The Mail on Sunday

Jihadi fundraiser faces years in jail after MoS ‘sting’

ARRESTED White UK Muslim caught in MoS sting collecting jihadi ‘cash’

- By Omar Wahid

AN AGENT of the Islamic State was facing up to 20 years in jail last night after an undercover sting by The Mail on Sunday.

Hassan Bal, 26, was at the centre of an internatio­nal fundraisin­g operation in Britain and Ireland.

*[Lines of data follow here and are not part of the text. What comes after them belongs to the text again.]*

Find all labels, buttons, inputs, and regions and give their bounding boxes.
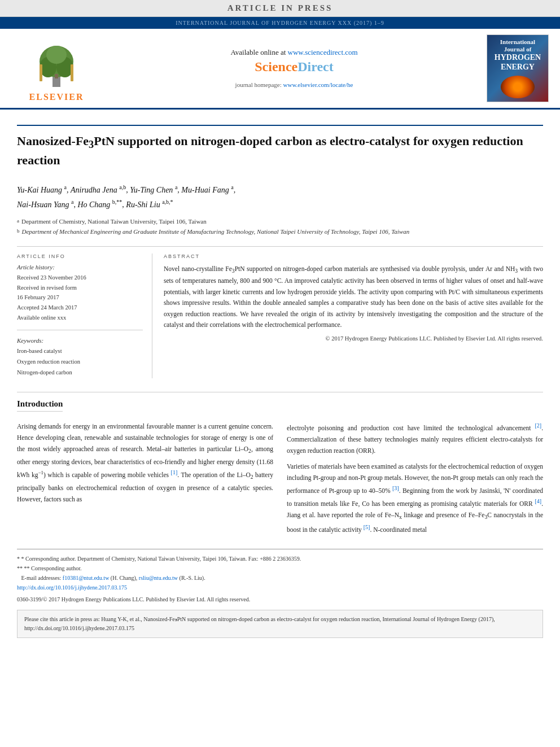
svg-rect-5 [55, 74, 58, 78]
journal-homepage: journal homepage: www.elsevier.com/locat… [235, 81, 353, 88]
affiliation-a: a Department of Chemistry, National Taiw… [17, 217, 543, 227]
keyword-3: Nitrogen-doped carbon [17, 368, 143, 378]
intro-left-text: Arising demands for energy in an environ… [17, 421, 273, 505]
email-1[interactable]: f10381@ntut.edu.tw [63, 575, 110, 581]
available-online: Available online xxx [17, 313, 143, 323]
keyword-1: Iron-based catalyst [17, 346, 143, 357]
abstract-column: ABSTRACT Novel nano-crystalline Fe3PtN s… [164, 254, 543, 378]
received-revised-label: Received in revised form [17, 283, 143, 293]
journal-thumbnail: International Journal of HYDROGENENERGY [487, 34, 549, 102]
intro-right-text: electrolyte poisoning and production cos… [287, 421, 543, 535]
sciencedirect-url[interactable]: www.sciencedirect.com [288, 48, 358, 56]
author-3: Yu-Ting Chen [130, 185, 173, 194]
keywords-title: Keywords: [17, 337, 143, 344]
corresponding-note-1: * * Corresponding author. Department of … [17, 554, 543, 563]
article-history-title: Article history: [17, 264, 143, 270]
svg-rect-7 [71, 64, 73, 81]
introduction-section: Introduction Arising demands for energy … [17, 392, 543, 540]
article-info-column: ARTICLE INFO Article history: Received 2… [17, 254, 152, 378]
elsevier-wordmark: ELSEVIER [29, 92, 84, 102]
header-center: Available online at www.sciencedirect.co… [107, 34, 481, 102]
elsevier-tree-icon [31, 45, 82, 90]
author-5: Nai-Hsuan Yang [17, 200, 69, 208]
sciencedirect-logo: ScienceDirect [255, 59, 334, 75]
corresponding-note-2: ** ** Corresponding author. [17, 563, 543, 573]
author-1: Yu-Kai Huang [17, 185, 62, 194]
available-online-text: Available online at www.sciencedirect.co… [230, 48, 357, 57]
journal-link[interactable]: www.elsevier.com/locate/he [283, 81, 353, 88]
article-info-header: ARTICLE INFO [17, 254, 143, 259]
keywords-section: Keywords: Iron-based catalyst Oxygen red… [17, 337, 143, 378]
author-7: Ru-Shi Liu [126, 200, 160, 208]
intro-top-divider [17, 392, 543, 392]
article-history: Article history: Received 23 November 20… [17, 264, 143, 323]
footer-notes: * * Corresponding author. Department of … [17, 549, 543, 604]
svg-rect-6 [40, 64, 42, 81]
author-4: Mu-Huai Fang [181, 185, 229, 194]
main-content: Nanosized-Fe3PtN supported on nitrogen-d… [0, 110, 560, 646]
author-2: Anirudha Jena [71, 185, 117, 194]
elsevier-logo-block: ELSEVIER [11, 34, 102, 102]
header: ELSEVIER Available online at www.science… [0, 29, 560, 110]
abstract-text: Novel nano-crystalline Fe3PtN supported … [164, 264, 543, 331]
footer-copyright: 0360-3199/© 2017 Hydrogen Energy Publica… [17, 595, 543, 604]
article-in-press-banner: ARTICLE IN PRESS [0, 0, 560, 17]
top-divider [17, 125, 543, 126]
info-abstract-columns: ARTICLE INFO Article history: Received 2… [17, 254, 543, 378]
author-6: Ho Chang [77, 200, 110, 208]
history-divider [17, 330, 143, 330]
intro-columns: Arising demands for energy in an environ… [17, 421, 543, 540]
abstract-header: ABSTRACT [164, 254, 543, 259]
email-2[interactable]: rsliu@ntu.edu.tw [139, 575, 178, 581]
abstract-copyright: © 2017 Hydrogen Energy Publications LLC.… [164, 335, 543, 342]
affiliation-b: b Department of Mechanical Engineering a… [17, 227, 543, 237]
intro-title: Introduction [17, 399, 63, 412]
svg-point-4 [46, 46, 67, 64]
doi-line[interactable]: http://dx.doi.org/10.1016/j.ijhydene.201… [17, 583, 543, 592]
article-title: Nanosized-Fe3PtN supported on nitrogen-d… [17, 133, 543, 173]
keyword-2: Oxygen reduction reaction [17, 357, 143, 368]
affiliations: a Department of Chemistry, National Taiw… [17, 217, 543, 237]
revised-date: 16 February 2017 [17, 292, 143, 303]
journal-thumb-graphic [501, 76, 535, 98]
authors-line: Yu-Kai Huang a, Anirudha Jena a,b, Yu-Ti… [17, 182, 543, 212]
journal-name-bar: INTERNATIONAL JOURNAL OF HYDROGEN ENERGY… [0, 17, 560, 29]
received-date: Received 23 November 2016 [17, 273, 143, 283]
citation-box: Please cite this article in press as: Hu… [17, 610, 543, 638]
email-line: E-mail addresses: f10381@ntut.edu.tw (H.… [17, 573, 543, 583]
article-divider [17, 246, 543, 247]
intro-left-col: Arising demands for energy in an environ… [17, 421, 273, 540]
intro-right-col: electrolyte poisoning and production cos… [287, 421, 543, 540]
accepted-date: Accepted 24 March 2017 [17, 303, 143, 313]
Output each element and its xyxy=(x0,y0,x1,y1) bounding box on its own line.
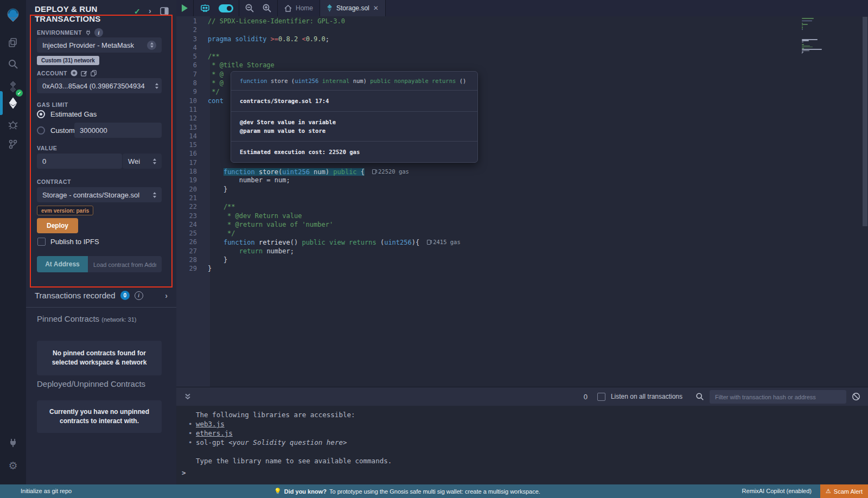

Cash collected by his network of couriers was funnelled to Syria and used to buy weapons, clothes and equipment for jihadi fighters.

As the key prosecutio­n witness at British-born Bal’s trial next month, a Mail on Sunday reporter was due to give evidence from behind a screen to protect his identity.

But the trial was called off after Bal pleaded guilty at a hearing last Friday in Waterford, Ireland, to two counts of fundraisin­g for IS. He will be sentenced in April.

Our undercover operation – in which we secretly photograph­ed a courier collecting what Bal believed to be cash – led to an investigat­ion involving the Met’s Counter-terrorism Command, the FBI, Interpol and the Irish Gardai.

Bal was arrested in April last year at the rented Waterford flat he shared with his pregnant wife.

One charge he admitted involved sending £350 to a jihadi contact in Brcko, Bosnia, by money transfer, knowing the money would then be sent to IS in Syria.

He also pleaded guilty to attempting to collect cash from a man in London known to him as Omar Abu Aziz through the use of an intermedia­ry on October 23, 2015.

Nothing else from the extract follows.